Output every record below exactly.

################

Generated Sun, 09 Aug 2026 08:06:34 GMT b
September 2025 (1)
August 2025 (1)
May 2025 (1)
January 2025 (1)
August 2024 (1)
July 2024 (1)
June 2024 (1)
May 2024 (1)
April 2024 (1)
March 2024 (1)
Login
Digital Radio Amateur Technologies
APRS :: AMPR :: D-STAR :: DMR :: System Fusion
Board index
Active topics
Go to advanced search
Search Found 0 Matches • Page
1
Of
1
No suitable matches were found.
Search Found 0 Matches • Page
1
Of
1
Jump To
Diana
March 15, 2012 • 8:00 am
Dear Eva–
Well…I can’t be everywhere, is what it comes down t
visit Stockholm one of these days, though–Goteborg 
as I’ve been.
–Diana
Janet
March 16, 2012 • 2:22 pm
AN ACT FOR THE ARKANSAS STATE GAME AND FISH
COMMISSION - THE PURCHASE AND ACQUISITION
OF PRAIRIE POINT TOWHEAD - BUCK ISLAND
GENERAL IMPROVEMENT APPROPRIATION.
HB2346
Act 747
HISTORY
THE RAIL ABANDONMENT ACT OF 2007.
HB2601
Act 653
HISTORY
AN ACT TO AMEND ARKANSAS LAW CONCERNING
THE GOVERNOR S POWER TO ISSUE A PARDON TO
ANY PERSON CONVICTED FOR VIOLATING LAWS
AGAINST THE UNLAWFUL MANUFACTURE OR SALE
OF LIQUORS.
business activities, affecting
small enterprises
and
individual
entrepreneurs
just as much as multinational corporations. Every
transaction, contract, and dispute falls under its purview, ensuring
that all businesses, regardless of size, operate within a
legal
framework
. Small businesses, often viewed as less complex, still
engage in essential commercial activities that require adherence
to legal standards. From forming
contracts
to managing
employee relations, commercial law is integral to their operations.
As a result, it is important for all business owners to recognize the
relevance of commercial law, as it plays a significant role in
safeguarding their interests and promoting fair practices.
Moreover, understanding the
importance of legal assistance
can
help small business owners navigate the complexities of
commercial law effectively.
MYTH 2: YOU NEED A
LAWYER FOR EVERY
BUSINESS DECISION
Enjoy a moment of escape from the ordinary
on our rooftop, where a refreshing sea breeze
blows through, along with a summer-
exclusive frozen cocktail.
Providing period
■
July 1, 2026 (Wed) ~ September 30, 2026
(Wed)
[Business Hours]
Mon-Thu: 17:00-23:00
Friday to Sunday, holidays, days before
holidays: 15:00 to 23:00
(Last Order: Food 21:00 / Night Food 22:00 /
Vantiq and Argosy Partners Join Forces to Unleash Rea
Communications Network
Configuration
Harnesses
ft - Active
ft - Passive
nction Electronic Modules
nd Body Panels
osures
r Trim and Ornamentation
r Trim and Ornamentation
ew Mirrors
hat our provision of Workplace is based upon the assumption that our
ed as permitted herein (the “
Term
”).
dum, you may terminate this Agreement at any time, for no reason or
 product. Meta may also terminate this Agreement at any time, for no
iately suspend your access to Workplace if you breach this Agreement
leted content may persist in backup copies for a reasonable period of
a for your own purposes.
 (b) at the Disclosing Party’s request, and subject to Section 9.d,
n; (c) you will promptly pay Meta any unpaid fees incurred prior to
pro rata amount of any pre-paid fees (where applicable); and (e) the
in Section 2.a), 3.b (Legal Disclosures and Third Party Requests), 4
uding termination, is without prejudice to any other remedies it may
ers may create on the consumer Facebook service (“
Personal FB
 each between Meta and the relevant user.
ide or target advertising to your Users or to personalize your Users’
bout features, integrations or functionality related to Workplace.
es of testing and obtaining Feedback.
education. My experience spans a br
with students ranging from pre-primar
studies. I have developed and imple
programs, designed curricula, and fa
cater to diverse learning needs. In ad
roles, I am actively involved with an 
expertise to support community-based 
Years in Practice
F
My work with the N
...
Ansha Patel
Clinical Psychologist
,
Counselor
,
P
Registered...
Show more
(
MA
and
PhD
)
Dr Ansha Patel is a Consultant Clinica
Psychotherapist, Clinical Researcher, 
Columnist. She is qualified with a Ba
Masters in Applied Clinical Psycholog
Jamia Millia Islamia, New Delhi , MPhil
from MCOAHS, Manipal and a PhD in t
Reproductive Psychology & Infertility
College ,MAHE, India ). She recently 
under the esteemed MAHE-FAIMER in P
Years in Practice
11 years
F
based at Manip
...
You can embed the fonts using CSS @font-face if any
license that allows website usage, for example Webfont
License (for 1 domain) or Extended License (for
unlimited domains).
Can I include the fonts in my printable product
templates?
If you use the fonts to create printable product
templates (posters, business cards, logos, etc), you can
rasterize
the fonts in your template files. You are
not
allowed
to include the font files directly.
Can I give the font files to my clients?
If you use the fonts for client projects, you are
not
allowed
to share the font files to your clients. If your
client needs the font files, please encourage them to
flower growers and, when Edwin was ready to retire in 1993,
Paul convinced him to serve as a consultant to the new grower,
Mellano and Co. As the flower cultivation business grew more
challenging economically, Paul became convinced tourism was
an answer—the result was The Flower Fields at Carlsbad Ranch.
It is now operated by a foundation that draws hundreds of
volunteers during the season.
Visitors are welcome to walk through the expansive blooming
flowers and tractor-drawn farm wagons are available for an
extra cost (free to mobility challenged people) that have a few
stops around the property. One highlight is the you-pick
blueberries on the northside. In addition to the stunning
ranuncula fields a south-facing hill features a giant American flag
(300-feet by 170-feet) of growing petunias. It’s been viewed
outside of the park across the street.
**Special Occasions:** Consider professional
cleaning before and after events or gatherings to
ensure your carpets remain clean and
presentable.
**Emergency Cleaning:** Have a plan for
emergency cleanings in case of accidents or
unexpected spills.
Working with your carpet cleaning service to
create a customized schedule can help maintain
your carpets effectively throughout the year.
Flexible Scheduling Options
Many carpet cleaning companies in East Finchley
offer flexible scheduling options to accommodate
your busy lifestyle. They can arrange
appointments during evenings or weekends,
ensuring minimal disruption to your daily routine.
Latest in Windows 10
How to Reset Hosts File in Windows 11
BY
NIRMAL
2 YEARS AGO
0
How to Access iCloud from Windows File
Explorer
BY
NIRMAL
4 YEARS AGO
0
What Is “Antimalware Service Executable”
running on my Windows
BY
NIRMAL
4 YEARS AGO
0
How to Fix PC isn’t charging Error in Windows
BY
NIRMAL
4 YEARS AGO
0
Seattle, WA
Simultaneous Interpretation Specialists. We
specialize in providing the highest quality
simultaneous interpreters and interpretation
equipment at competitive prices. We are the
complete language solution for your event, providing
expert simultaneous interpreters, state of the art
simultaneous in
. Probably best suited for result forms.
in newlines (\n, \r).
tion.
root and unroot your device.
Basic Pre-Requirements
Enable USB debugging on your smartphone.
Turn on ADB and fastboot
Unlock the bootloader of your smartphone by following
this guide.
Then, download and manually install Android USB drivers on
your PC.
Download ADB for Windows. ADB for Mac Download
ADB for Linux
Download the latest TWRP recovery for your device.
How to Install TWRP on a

################

Solution for this task
Generated Sun, 09 Aug 2026 08:06:34 GMT b
September 2025 (1)
August 2025 (1)
May 2025 (1)
January 2025 (1)
August 2024 (1)
July 2024 (1)
June 2024 (1)
May 2024 (1)
April 2024 (1)
March 2024 (1)
Login
Digital Radio Amateur Technologies
APRS :: AMPR :: D-STAR :: DMR :: System Fusion
Board index
Active topics
Go to advanced search
Search Found 0 Matches • Page
1
Of
1
No suitable matches were found.
Search Found 0 Matches • Page
1
Of
1
Jump To
Diana
March 15, 2012 • 8:00 am
Dear Eva–
Well…I can’t be everywhere, is what it comes down t
visit Stockholm one of these days, though–Goteborg 
as I’ve been.
–Diana
Janet
March 16, 2012 • 2:22 pm
AN ACT FOR THE ARKANSAS STATE GAME AND FISH
COMMISSION - THE PURCHASE AND ACQUISITION
OF PRAIRIE POINT TOWHEAD - BUCK ISLAND
GENERAL IMPROVEMENT APPROPRIATION.
HB2346
Act 747
HISTORY
THE RAIL ABANDONMENT ACT OF 2007.
HB2601
Act 653
HISTORY
AN ACT TO AMEND ARKANSAS LAW CONCERNING
THE GOVERNOR S POWER TO ISSUE A PARDON TO
ANY PERSON CONVICTED FOR VIOLATING LAWS
AGAINST THE UNLAWFUL MANUFACTURE OR SALE
OF LIQUORS.
business activities, affecting
small enterprises
and
individual
entrepreneurs
just as much as multinational corporations. Every
transaction, contract, and dispute falls under its purview, ensuring
that all businesses, regardless of size, operate within a
legal
framework
. Small businesses, often viewed as less complex, still
engage in essential commercial activities that require adherence
to legal standards. From forming
contracts
to managing
employee relations, commercial law is integral to their operations.
As a result, it is important for all business owners to recognize the
relevance of commercial law, as it plays a significant role in
safeguarding their interests and promoting fair practices.
Moreover, understanding the
importance of legal assistance
can
help small business owners navigate the complexities of
commercial law effectively.
MYTH 2: YOU NEED A
LAWYER FOR EVERY
BUSINESS DECISION
Enjoy a moment of escape from the ordinary
on our rooftop, where a refreshing sea breeze
blows through, along with a summer-
exclusive frozen cocktail.
Providing period
■
July 1, 2026 (Wed) ~ September 30, 2026
(Wed)
[Business Hours]
Mon-Thu: 17:00-23:00
Friday to Sunday, holidays, days before
holidays: 15:00 to 23:00
(Last Order: Food 21:00 / Night Food 22:00 /
Vantiq and Argosy Partners Join Forces to Unleash Rea
Communications Network
Configuration
Harnesses
ft - Active
ft - Passive
nction Electronic Modules
nd Body Panels
osures
r Trim and Ornamentation
r Trim and Ornamentation
ew Mirrors
hat our provision of Workplace is based upon the assumption that our
ed as permitted herein (the “
Term
”).
dum, you may terminate this Agreement at any time, for no reason or
 product. Meta may also terminate this Agreement at any time, for no
iately suspend your access to Workplace if you breach this Agreement
leted content may persist in backup copies for a reasonable period of
a for your own purposes.
 (b) at the Disclosing Party’s request, and subject to Section 9.d,
n; (c) you will promptly pay Meta any unpaid fees incurred prior to
pro rata amount of any pre-paid fees (where applicable); and (e) the
in Section 2.a), 3.b (Legal Disclosures and Third Party Requests), 4
uding termination, is without prejudice to any other remedies it may
ers may create on the consumer Facebook service (“
Personal FB
 each between Meta and the relevant user.
ide or target advertising to your Users or to personalize your Users’
bout features, integrations or functionality related to Workplace.
es of testing and obtaining Feedback.
education. My experience spans a br
with students ranging from pre-primar
studies. I have developed and imple
programs, designed curricula, and fa
cater to diverse learning needs. In ad
roles, I am actively involved with an 
expertise to support community-based 
Years in Practice
F
My work with the N
...
Ansha Patel
Clinical Psychologist
,
Counselor
,
P
Registered...
Show more
(
MA
and
PhD
)
Dr Ansha Patel is a Consultant Clinica
Psychotherapist, Clinical Researcher, 
Columnist. She is qualified with a Ba
Masters in Applied Clinical Psycholog
Jamia Millia Islamia, New Delhi , MPhil
from MCOAHS, Manipal and a PhD in t
Reproductive Psychology & Infertility
College ,MAHE, India ). She recently 
under the esteemed MAHE-FAIMER in P
Years in Practice
11 years
F
based at Manip
...
You can embed the fonts using CSS @font-face if any
license that allows website usage, for example Webfont
License (for 1 domain) or Extended License (for
unlimited domains).
Can I include the fonts in my printable product
templates?
If you use the fonts to create printable product
templates (posters, business cards, logos, etc), you can
rasterize
the fonts in your template files. You are
not
allowed
to include the font files directly.
Can I give the font files to my clients?
If you use the fonts for client projects, you are
not
allowed
to share the font files to your clients. If your
client needs the font files, please encourage them to
flower growers and, when Edwin was ready to retire in 1993,
Paul convinced him to serve as a consultant to the new grower,
Mellano and Co. As the flower cultivation business grew more
challenging economically, Paul became convinced tourism was
an answer—the result was The Flower Fields at Carlsbad Ranch.
It is now operated by a foundation that draws hundreds of
volunteers during the season.
Visitors are welcome to walk through the expansive blooming
flowers and tractor-drawn farm wagons are available for an
extra cost (free to mobility challenged people) that have a few
stops around the property. One highlight is the you-pick
blueberries on the northside. In addition to the stunning
ranuncula fields a south-facing hill features a giant American flag
(300-feet by 170-feet) of growing petunias. It’s been viewed
outside of the park across the street.
**Special Occasions:** Consider professional
cleaning before and after events or gatherings to
ensure your carpets remain clean and
presentable.
**Emergency Cleaning:** Have a plan for
emergency cleanings in case of accidents or
unexpected spills.
Working with your carpet cleaning service to
create a customized schedule can help maintain
your carpets effectively throughout the year.
Flexible Scheduling Options
Many carpet cleaning companies in East Finchley
offer flexible scheduling options to accommodate
your busy lifestyle. They can arrange
appointments during evenings or weekends,
ensuring minimal disruption to your daily routine.
Latest in Windows 10
How to Reset Hosts File in Windows 11
BY
NIRMAL
2 YEARS AGO
0
How to Access iCloud from Windows File
Explorer
BY
NIRMAL
4 YEARS AGO
0
What Is “Antimalware Service Executable”
running on my Windows
BY
NIRMAL
4 YEARS AGO
0
How to Fix PC isn’t charging Error in Windows
BY
NIRMAL
4 YEARS AGO
0
Seattle, WA
Simultaneous Interpretation Specialists. We
specialize in providing the highest quality
simultaneous interpreters and interpretation
equipment at competitive prices. We are the
complete language solution for your event, providing
expert simultaneous interpreters, state of the art
simultaneous in
. Probably best suited for result forms.
in newlines (\n, \r).
tion.
root and unroot your device.
Basic Pre-Requirements
Enable USB debugging on your smartphone.
Turn on ADB and fastboot
Unlock the bootloader of your smartphone by following
this guide.
Then, download and manually install Android USB drivers on
your PC.
Download ADB for Windows. ADB for Mac Download
ADB for Linux
Download the latest TWRP recovery for your device.
How to Install TWRP on a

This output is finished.